* The task:
Reproduce the listing in full, pictures excluded.

* Material for this exercise:
══════
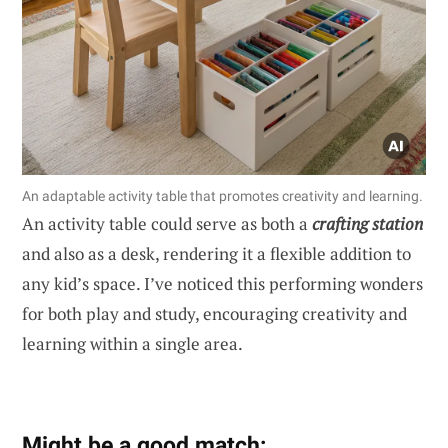
An adaptable activity table that promotes creativity and learning.
An activity table could serve as both a
crafting station
and also as a desk, rendering it a flexible addition to
any kid’s space. I’ve noticed this performing wonders
for both play and study, encouraging creativity and
learning within a single area.
Might be a good match:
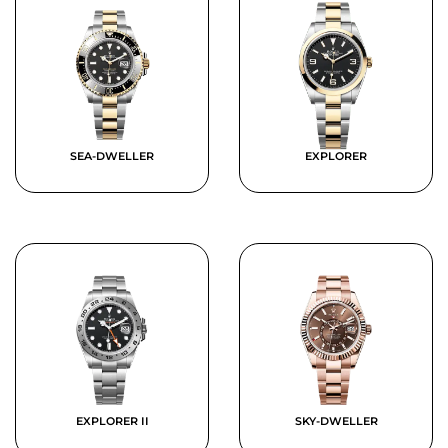
SEA-DWELLER
EXPLORER
EXPLORER II
SKY-DWELLER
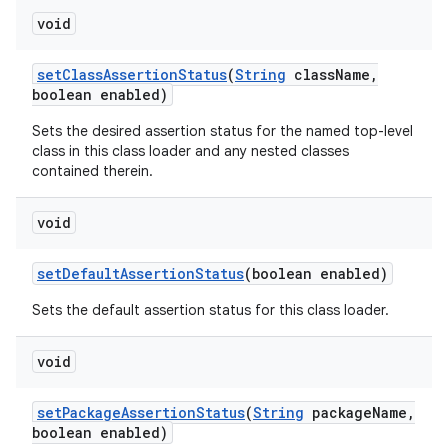
void
set
Class
Assertion
Status
(
String
class
Name
,
boolean enabled)
Sets the desired assertion status for the named top-level
class in this class loader and any nested classes
contained therein.
void
set
Default
Assertion
Status
(boolean enabled)
Sets the default assertion status for this class loader.
void
set
Package
Assertion
Status
(
String
package
Name
,
boolean enabled)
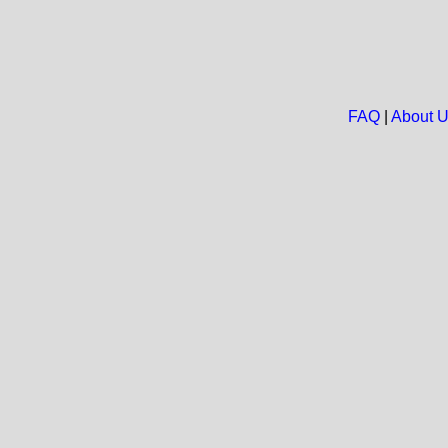
FAQ
|
About 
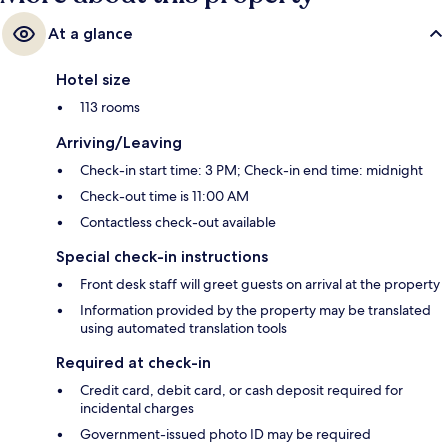
At a glance
Hotel size
113 rooms
Arriving/Leaving
Check-in start time: 3 PM; Check-in end time: midnight
Check-out time is 11:00 AM
Contactless check-out available
Special check-in instructions
Front desk staff will greet guests on arrival at the property
Information provided by the property may be translated
using automated translation tools
Required at check-in
Credit card, debit card, or cash deposit required for
incidental charges
Government-issued photo ID may be required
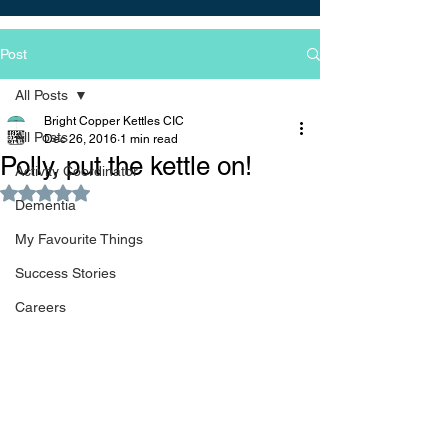
Post
All Posts
Bright Copper Kettles CIC
All Posts
Dec 26, 2016
1 min read
Polly, put the kettle on!
Activity Coordinator
Rated NaN out of 5 stars.
Dementia
My Favourite Things
Success Stories
Careers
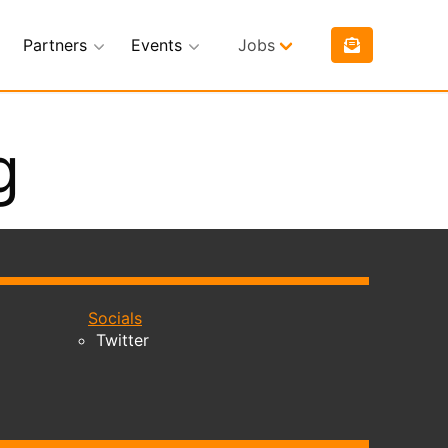
Partners
Events
Jobs
g
Socials
Twitter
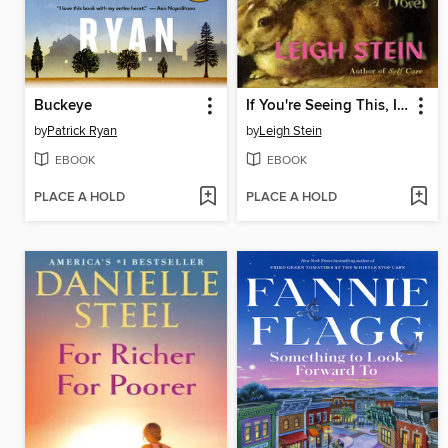
Buckeye
If You're Seeing This, It's Meant for You
by
Patrick Ryan
by
Leigh Stein
EBOOK
EBOOK
PLACE A HOLD
PLACE A HOLD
══════
* Reply to the exercise:
An adaptable activity table that promotes creativity and learning.
An activity table could serve as both a
crafting station
and also as a desk, rendering it a flexible addition to
any kid’s space. I’ve noticed this performing wonders
for both play and study, encouraging creativity and
learning within a single area.
Might be a good match:
SEA-DWELLER
EXPLORER
EXPLORER II
SKY-DWELLER
void
set
Class
Assertion
Status
(
String
class
Name
,
boolean enabled)
Sets the desired assertion status for the named top-level
class in this class loader and any nested classes
contained therein.
void
set
Default
Assertion
Status
(boolean enabled)
Sets the default assertion status for this class loader.
void
set
Package
Assertion
Status
(
String
package
Name
,
boolean enabled)
FAQ
|
About 
At a glance
Hotel size
113 rooms
Arriving/Leaving
Check-in start time: 3 PM; Check-in end time: midnight
Check-out time is 11:00 AM
Contactless check-out available
Special check-in instructions
Front desk staff will greet guests on arrival at the property
Information provided by the property may be translated
using automated translation tools
Required at check-in
Credit card, debit card, or cash deposit required for
incidental charges
Government-issued photo ID may be required
Post
All Posts
Bright Copper Kettles CIC
All Posts
Dec 26, 2016
1 min read
Polly, put the kettle on!
Activity Coordinator
Rated NaN out of 5 stars.
Dementia
My Favourite Things
Success Stories
Careers
Partners
Events
Jobs
g
Socials
Twitter
Buckeye
If You're Seeing This, It's Meant for You
by
Patrick Ryan
by
Leigh Stein
EBOOK
EBOOK
PLACE A HOLD
PLACE A HOLD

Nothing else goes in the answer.